### WHAT TO DO
Give back exactly the line containing "consent is not required for purchase." together with all the lines after it, ending at the final line below.

DATA FOR REVIEW below:

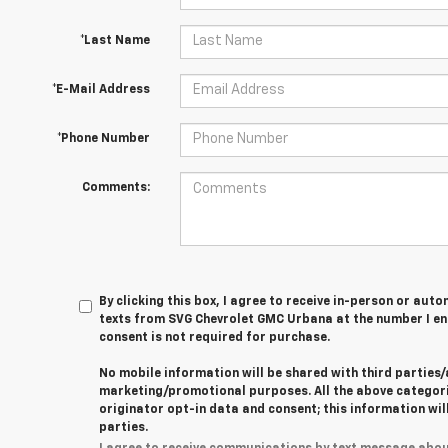
*Last Name
*E-Mail Address
*Phone Number
Comments:
By clicking this box, I agree to receive in-person or au
texts from SVG Chevrolet GMC Urbana at the number I en
consent is not required for purchase.
No mobile information will be shared with third parties/
marketing/promotional purposes. All the above categor
originator opt-in data and consent; this information wil
parties.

End of DATA FOR REVIEW.

### ANSWER SECTION
consent is not required for purchase.
No mobile information will be shared with third parties/
marketing/promotional purposes. All the above categor
originator opt-in data and consent; this information wil
parties.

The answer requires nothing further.